> **Work instruction**
From the entries below, please output exactly the lines starting at the one containing "speciális szemmasszázs és arcma" and ending at the one containing "Tovább az árlistához >>", both included.

> **Provided material**
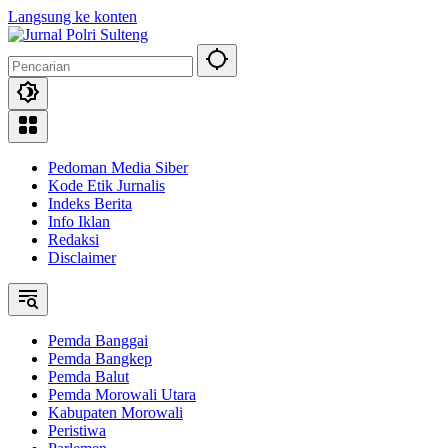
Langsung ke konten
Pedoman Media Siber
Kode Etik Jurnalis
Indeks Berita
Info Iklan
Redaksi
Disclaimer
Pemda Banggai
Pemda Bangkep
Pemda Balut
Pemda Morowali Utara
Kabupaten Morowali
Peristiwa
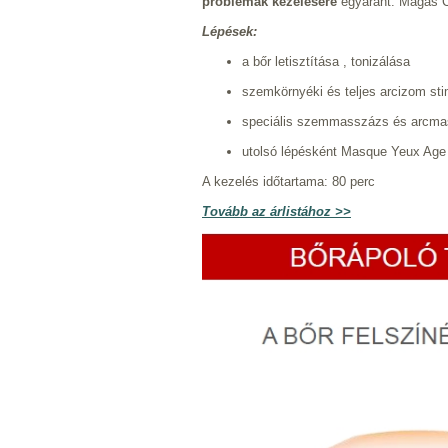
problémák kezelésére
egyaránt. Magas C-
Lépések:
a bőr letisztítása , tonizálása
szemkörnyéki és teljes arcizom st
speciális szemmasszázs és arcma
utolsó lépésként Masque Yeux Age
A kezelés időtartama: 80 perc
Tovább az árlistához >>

---

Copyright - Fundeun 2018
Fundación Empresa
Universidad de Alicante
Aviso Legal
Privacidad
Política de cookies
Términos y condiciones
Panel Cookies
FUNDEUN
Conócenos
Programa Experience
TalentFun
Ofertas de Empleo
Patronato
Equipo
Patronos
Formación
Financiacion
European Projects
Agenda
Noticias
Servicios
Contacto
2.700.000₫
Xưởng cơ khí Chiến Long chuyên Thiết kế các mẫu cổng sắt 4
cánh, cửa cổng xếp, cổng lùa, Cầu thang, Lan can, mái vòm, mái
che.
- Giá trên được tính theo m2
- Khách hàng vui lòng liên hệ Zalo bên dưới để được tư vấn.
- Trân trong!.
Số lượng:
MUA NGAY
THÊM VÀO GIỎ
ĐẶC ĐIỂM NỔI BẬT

> **Exercise response**
speciális szemmasszázs és arcma
utolsó lépésként Masque Yeux Age
A kezelés időtartama: 80 perc
Tovább az árlistához >>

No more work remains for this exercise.